**MATERIAL FOR THIS EXERCISE**
◇ ◇ ◇ ◇

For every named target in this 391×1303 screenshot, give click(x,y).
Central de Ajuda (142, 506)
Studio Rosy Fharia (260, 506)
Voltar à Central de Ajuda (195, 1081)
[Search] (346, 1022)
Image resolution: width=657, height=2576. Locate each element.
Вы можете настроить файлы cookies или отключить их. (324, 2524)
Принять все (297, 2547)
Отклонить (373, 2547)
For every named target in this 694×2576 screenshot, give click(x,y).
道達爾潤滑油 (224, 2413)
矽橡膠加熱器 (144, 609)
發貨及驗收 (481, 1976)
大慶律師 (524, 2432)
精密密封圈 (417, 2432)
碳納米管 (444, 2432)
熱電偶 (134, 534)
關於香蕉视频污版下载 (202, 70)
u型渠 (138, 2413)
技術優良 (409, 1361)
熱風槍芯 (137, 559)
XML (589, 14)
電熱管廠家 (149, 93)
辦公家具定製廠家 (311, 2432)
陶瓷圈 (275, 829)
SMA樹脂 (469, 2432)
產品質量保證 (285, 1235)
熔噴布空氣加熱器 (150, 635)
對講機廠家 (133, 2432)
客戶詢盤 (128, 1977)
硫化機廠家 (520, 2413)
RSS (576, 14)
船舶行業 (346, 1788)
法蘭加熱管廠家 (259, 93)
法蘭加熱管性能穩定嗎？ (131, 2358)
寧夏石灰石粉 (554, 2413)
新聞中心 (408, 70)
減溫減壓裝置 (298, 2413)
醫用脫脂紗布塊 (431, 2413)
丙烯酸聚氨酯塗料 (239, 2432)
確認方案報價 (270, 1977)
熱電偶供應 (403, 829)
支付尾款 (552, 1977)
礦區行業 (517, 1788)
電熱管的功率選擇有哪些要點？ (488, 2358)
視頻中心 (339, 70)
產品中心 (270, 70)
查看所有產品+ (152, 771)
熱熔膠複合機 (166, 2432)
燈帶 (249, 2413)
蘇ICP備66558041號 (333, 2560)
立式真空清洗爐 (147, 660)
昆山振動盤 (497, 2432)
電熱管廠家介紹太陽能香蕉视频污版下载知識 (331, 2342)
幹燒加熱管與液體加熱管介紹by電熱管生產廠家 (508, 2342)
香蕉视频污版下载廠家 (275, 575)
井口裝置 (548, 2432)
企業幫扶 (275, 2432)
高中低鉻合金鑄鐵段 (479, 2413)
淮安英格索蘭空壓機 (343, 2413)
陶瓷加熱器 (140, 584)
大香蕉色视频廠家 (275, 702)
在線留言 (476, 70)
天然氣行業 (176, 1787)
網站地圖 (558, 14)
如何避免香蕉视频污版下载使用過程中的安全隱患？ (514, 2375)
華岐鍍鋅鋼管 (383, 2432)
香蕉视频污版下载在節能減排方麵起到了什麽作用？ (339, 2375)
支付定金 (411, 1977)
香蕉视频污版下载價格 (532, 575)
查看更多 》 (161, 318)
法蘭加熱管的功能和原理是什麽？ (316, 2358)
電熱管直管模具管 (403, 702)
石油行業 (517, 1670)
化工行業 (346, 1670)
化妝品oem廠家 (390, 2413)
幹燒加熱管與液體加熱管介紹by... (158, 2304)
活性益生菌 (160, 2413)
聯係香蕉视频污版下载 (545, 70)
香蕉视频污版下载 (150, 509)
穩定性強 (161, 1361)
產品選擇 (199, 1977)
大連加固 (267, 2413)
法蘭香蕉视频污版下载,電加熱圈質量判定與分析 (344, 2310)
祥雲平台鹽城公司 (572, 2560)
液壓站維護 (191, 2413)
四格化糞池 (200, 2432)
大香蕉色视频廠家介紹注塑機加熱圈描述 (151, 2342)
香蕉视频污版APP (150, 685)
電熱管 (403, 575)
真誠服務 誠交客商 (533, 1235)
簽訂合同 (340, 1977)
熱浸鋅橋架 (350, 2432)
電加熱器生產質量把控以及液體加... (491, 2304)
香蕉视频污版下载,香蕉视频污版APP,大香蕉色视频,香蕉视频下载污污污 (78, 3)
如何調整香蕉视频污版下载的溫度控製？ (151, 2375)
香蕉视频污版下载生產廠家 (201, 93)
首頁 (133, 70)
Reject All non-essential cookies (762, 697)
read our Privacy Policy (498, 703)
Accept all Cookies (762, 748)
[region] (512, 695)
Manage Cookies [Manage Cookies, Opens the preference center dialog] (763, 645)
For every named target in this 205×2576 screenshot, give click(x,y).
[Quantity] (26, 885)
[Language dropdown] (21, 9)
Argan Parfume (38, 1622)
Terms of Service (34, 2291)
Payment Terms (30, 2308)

◇ ◇ ◇ ◇

**REQUIRED ACTION**
Set down precisely the lines above between the line holding "法蘭加熱管廠家 (259, 93)" and the line holding "簽訂合同 (340, 1977)", inclusive, and nothing beyond them.

**SOLUTION FOR THIS TASK**
法蘭加熱管廠家 (259, 93)
法蘭加熱管性能穩定嗎？ (131, 2358)
寧夏石灰石粉 (554, 2413)
新聞中心 (408, 70)
減溫減壓裝置 (298, 2413)
醫用脫脂紗布塊 (431, 2413)
丙烯酸聚氨酯塗料 (239, 2432)
確認方案報價 (270, 1977)
熱電偶供應 (403, 829)
支付尾款 (552, 1977)
礦區行業 (517, 1788)
電熱管的功率選擇有哪些要點？ (488, 2358)
視頻中心 (339, 70)
產品中心 (270, 70)
查看所有產品+ (152, 771)
熱熔膠複合機 (166, 2432)
燈帶 (249, 2413)
蘇ICP備66558041號 (333, 2560)
立式真空清洗爐 (147, 660)
昆山振動盤 (497, 2432)
電熱管廠家介紹太陽能香蕉视频污版下载知識 (331, 2342)
幹燒加熱管與液體加熱管介紹by電熱管生產廠家 (508, 2342)
香蕉视频污版下载廠家 (275, 575)
井口裝置 (548, 2432)
企業幫扶 (275, 2432)
高中低鉻合金鑄鐵段 (479, 2413)
淮安英格索蘭空壓機 (343, 2413)
陶瓷加熱器 (140, 584)
大香蕉色视频廠家 (275, 702)
在線留言 (476, 70)
天然氣行業 (176, 1787)
網站地圖 (558, 14)
如何避免香蕉视频污版下载使用過程中的安全隱患？ (514, 2375)
華岐鍍鋅鋼管 (383, 2432)
香蕉视频污版下载在節能減排方麵起到了什麽作用？ (339, 2375)
支付定金 (411, 1977)
香蕉视频污版下载價格 (532, 575)
查看更多 》 (161, 318)
法蘭加熱管的功能和原理是什麽？ (316, 2358)
電熱管直管模具管 (403, 702)
石油行業 (517, 1670)
化工行業 (346, 1670)
化妝品oem廠家 (390, 2413)
幹燒加熱管與液體加熱管介紹by... (158, 2304)
活性益生菌 (160, 2413)
聯係香蕉视频污版下载 (545, 70)
香蕉视频污版下载 (150, 509)
穩定性強 (161, 1361)
產品選擇 (199, 1977)
大連加固 (267, 2413)
法蘭香蕉视频污版下载,電加熱圈質量判定與分析 (344, 2310)
祥雲平台鹽城公司 (572, 2560)
液壓站維護 (191, 2413)
四格化糞池 (200, 2432)
大香蕉色视频廠家介紹注塑機加熱圈描述 (151, 2342)
香蕉视频污版APP (150, 685)
電熱管 (403, 575)
真誠服務 誠交客商 (533, 1235)
簽訂合同 (340, 1977)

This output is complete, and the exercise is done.